FADER Mix: JJ

Download an exclusive mix and read a rare interview with the duo on their new album, V, their connection to Yung Lean, and the punny title of their now in-progress 6th release.

August 05, 2014


With little concern for the ebbs and flows and changing trends of the music world around them, the enigmatic Swedish duo known as JJ has been tinkering away at their own particular brand of club-inflected dream pop ever since they issued their first hazy missive, "my life, my swag," way back in 2009. Though they issued two albums of stoned and droned pop songs in quick succession in the months that followed that first single, it's been nearly five years since we last heard a full-length statement from Joakim Benon and Elin Kastlander. They return this month with V, a 12-song set that picks up the simultaneously celebratory and melancholic threads that they left hanging loose on no. 3. For their FADER Mix, Benon and Kastlander call on emotive jams from Future, Juicy J, Air France, and a couple of their own unreleased tracks to evoke the feelings that currently occupy their collective headspace ("friends, summer, love, celebration," as they describe it). Check out the mix below, and read on for a rare interview with the duo that touches on the extended process that spawned V, their connection to Yung Lean and the Sad Boys, and the punny title of their now in-progress sixth release.

Download: JJ's FADER Mix

Where are you guys right now? BENON: We are in Vallentuna at my parents' place taking care of their cat and working hard on JJ Sex. Six [is pronounced] sex in Swedish and it's also "sex" so it's nice to have a number that's also… something else.

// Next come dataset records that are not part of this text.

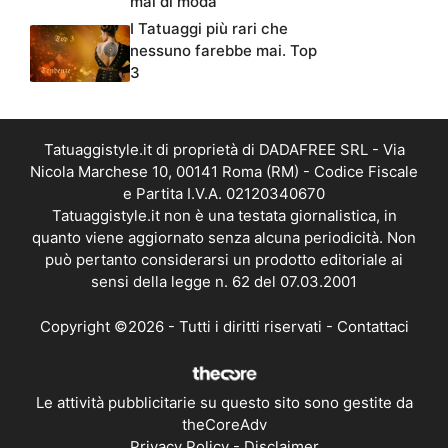
mai di moda
I Tatuaggi più rari che
nessuno farebbe mai. Top
3
Tatuaggistyle.it di proprietà di DADAFREE SRL - Via
Nicola Marchese 10, 00141 Roma (RM) - Codice Fiscale
e Partita I.V.A. 02120340670
Tatuaggistyle.it non è una testata giornalistica, in
quanto viene aggiornato senza alcuna periodicità. Non
può pertanto considerarsi un prodotto editoriale ai
sensi della legge n. 62 del 07.03.2001
Copyright ©2026 - Tutti i diritti riservati -
Contattaci
Le attività pubblicitarie su questo sito sono gestite da
theCoreAdv
Privacy Policy
-
Disclaimer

You're already working on the next release? How long have you been working on that? BENON: I don't know, since we first had sex? No, I don't know. We've been working toward everything that isn't music for [V] as well. There's a lot of things that aren't just the album. A lot of our time has been working toward the whole package.

Can you talk about the overall feeling of the mix and some of the stuff that's on it? BENON: We went with a lot of feelings we have right now: friends, summer, love, celebration. There's a lot of stuff that we've made that we haven't had a perfect context for premiering. They found their first place to be. KASTLANDER: They had to get out now. They had to go free. BENON: There's a song called "My Block." Elin likes it. KASTLANDER: I love it, it feels like… forever. BENON: It's been around for years. KASTLANDER: Years and years.

It's been almost five years since you released your last full-length, have you just had your heads down working since then? BENON: Yeah, at least in some sense of the word "working," we can't stop working. The act of creation just keeps popping up, we have no control over it.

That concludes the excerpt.